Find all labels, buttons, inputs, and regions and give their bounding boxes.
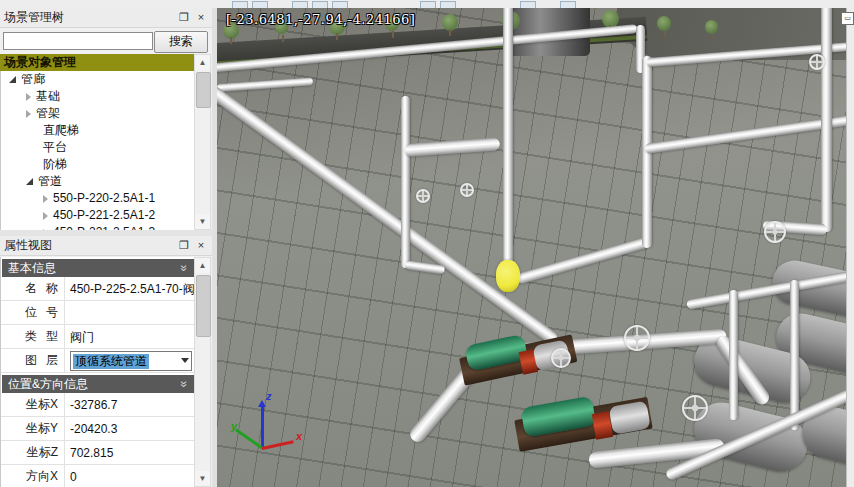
expander-icon[interactable] <box>26 110 31 118</box>
tree-item[interactable]: 管道 <box>1 173 195 190</box>
property-value: 顶循系统管道 <box>65 350 195 371</box>
property-row: 坐标X-32786.7 <box>1 393 195 417</box>
application-window: 场景管理树 ❐ × 搜索 场景对象管理 管廊基础管架直爬梯平台阶梯管道550-P… <box>0 0 854 487</box>
property-value[interactable]: -20420.3 <box>65 418 195 440</box>
tree-item-label: 550-P-220-2.5A1-1 <box>53 190 155 207</box>
scroll-up-icon[interactable]: ▲ <box>195 55 210 70</box>
camera-coordinates-overlay: [-23.6481,-27.94,-4.24166] <box>226 12 415 27</box>
expander-icon[interactable] <box>26 93 31 101</box>
property-grid: 基本信息»名称450-P-225-2.5A1-70-阀...位号类型阀门图层顶循… <box>0 257 195 487</box>
property-label: 图层 <box>1 349 65 372</box>
float-panel-button[interactable]: ❐ <box>177 11 191 24</box>
valve-handwheel-icon[interactable] <box>551 348 571 368</box>
valve-handwheel-icon[interactable] <box>682 395 708 421</box>
property-label: 名称 <box>1 277 65 300</box>
search-input[interactable] <box>3 32 153 50</box>
viewport-3d[interactable]: z y x [-23.6481,-27.94,-4.24166] ▭ <box>217 8 854 487</box>
property-title: 属性视图 <box>4 237 174 254</box>
search-button[interactable]: 搜索 <box>154 31 208 53</box>
tree-item-label: 450-P-221-2.5A1-2 <box>53 207 155 224</box>
tree-item[interactable]: 直爬梯 <box>1 122 195 139</box>
property-section-header[interactable]: 位置&方向信息» <box>2 375 194 393</box>
property-label: 方向X <box>1 465 65 487</box>
property-label: 坐标X <box>1 393 65 416</box>
scene-tree-title: 场景管理树 <box>4 9 174 26</box>
property-label: 坐标Z <box>1 441 65 464</box>
tree-group-header: 场景对象管理 <box>0 54 194 71</box>
property-titlebar[interactable]: 属性视图 ❐ × <box>0 236 212 256</box>
mini-window-icon[interactable]: ▭ <box>841 12 854 25</box>
y-axis-label: y <box>231 420 237 432</box>
dropdown-arrow-icon[interactable] <box>181 358 189 363</box>
combobox-selected-value: 顶循系统管道 <box>73 354 149 369</box>
property-value[interactable]: 0 <box>65 466 195 487</box>
close-panel-button[interactable]: × <box>194 11 208 24</box>
valve-handwheel-icon[interactable] <box>809 54 825 70</box>
tree <box>657 16 671 31</box>
valve-handwheel-icon[interactable] <box>764 221 786 243</box>
close-panel-button[interactable]: × <box>194 239 208 252</box>
collapse-chevron-icon[interactable]: » <box>178 381 192 388</box>
scene-tree[interactable]: 管廊基础管架直爬梯平台阶梯管道550-P-220-2.5A1-1450-P-22… <box>0 71 195 230</box>
tree <box>705 20 718 34</box>
expander-icon[interactable] <box>9 76 16 83</box>
valve-handwheel-icon[interactable] <box>416 189 430 203</box>
tree-item[interactable]: 管架 <box>1 105 195 122</box>
float-panel-button[interactable]: ❐ <box>177 239 191 252</box>
window-edge: ▭ <box>846 8 854 487</box>
tree-item-label: 管道 <box>38 173 62 190</box>
pipe[interactable] <box>821 8 832 232</box>
expander-icon[interactable] <box>26 178 33 185</box>
selected-valve[interactable] <box>496 260 520 292</box>
scroll-up-icon[interactable]: ▲ <box>195 258 210 273</box>
section-title: 位置&方向信息 <box>8 376 181 393</box>
scene-tree-panel: 场景管理树 ❐ × 搜索 场景对象管理 管廊基础管架直爬梯平台阶梯管道550-P… <box>0 8 212 230</box>
property-value[interactable]: 450-P-225-2.5A1-70-阀... <box>65 278 195 300</box>
tree-item[interactable]: 平台 <box>1 139 195 156</box>
scroll-down-icon[interactable]: ▼ <box>195 471 210 486</box>
tree <box>442 14 458 31</box>
section-title: 基本信息 <box>8 260 181 277</box>
valve-handwheel-icon[interactable] <box>624 325 650 351</box>
valve-handwheel-icon[interactable] <box>460 183 474 197</box>
tree-item-label: 管架 <box>36 105 60 122</box>
expander-icon[interactable] <box>43 212 48 220</box>
property-row: 位号 <box>1 301 195 325</box>
collapse-chevron-icon[interactable]: » <box>178 265 192 272</box>
tree-item[interactable]: 管廊 <box>1 71 195 88</box>
tree-item[interactable]: 450-P-221-2.5A1-2 <box>1 207 195 224</box>
pipe[interactable] <box>401 96 410 268</box>
z-axis-label: z <box>266 390 272 402</box>
tree-item[interactable]: 阶梯 <box>1 156 195 173</box>
property-row: 坐标Y-20420.3 <box>1 417 195 441</box>
pipe[interactable] <box>790 280 799 430</box>
z-axis <box>261 406 264 448</box>
z-axis-arrowhead <box>258 400 266 407</box>
tree-item-label: 管廊 <box>21 71 45 88</box>
layer-combobox[interactable]: 顶循系统管道 <box>70 351 192 371</box>
expander-icon[interactable] <box>43 195 48 203</box>
property-label: 类型 <box>1 325 65 348</box>
property-scrollbar[interactable]: ▲ ▼ <box>194 257 211 487</box>
axis-gizmo: z y x <box>233 390 323 458</box>
scene-tree-titlebar[interactable]: 场景管理树 ❐ × <box>0 8 212 28</box>
tree-item[interactable]: 基础 <box>1 88 195 105</box>
tree-item-label: 直爬梯 <box>43 122 79 139</box>
property-row: 坐标Z702.815 <box>1 441 195 465</box>
scroll-down-icon[interactable]: ▼ <box>195 214 210 229</box>
property-row: 名称450-P-225-2.5A1-70-阀... <box>1 277 195 301</box>
scrollbar-thumb[interactable] <box>196 275 211 337</box>
tree-item[interactable]: 550-P-220-2.5A1-1 <box>1 190 195 207</box>
y-axis <box>235 429 263 449</box>
tree-item-label: 基础 <box>36 88 60 105</box>
pipe[interactable] <box>729 290 738 420</box>
property-row: 类型阀门 <box>1 325 195 349</box>
pipe[interactable] <box>503 8 513 274</box>
tree-item-label: 平台 <box>43 139 67 156</box>
tree-scrollbar[interactable]: ▲ ▼ <box>194 54 211 230</box>
property-section-header[interactable]: 基本信息» <box>2 259 194 277</box>
property-value[interactable]: -32786.7 <box>65 394 195 416</box>
property-value[interactable]: 阀门 <box>65 326 195 348</box>
property-value[interactable]: 702.815 <box>65 442 195 464</box>
scrollbar-thumb[interactable] <box>196 72 211 108</box>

_Description of the task_.
Go through the listing above and find each line containing the string "header"; copy those lines.

_Exercise answer_.
property-section-header[interactable]: 位置&方向信息» <box>2 375 194 393</box>
tree-group-header: 场景对象管理 <box>0 54 194 71</box>
property-section-header[interactable]: 基本信息» <box>2 259 194 277</box>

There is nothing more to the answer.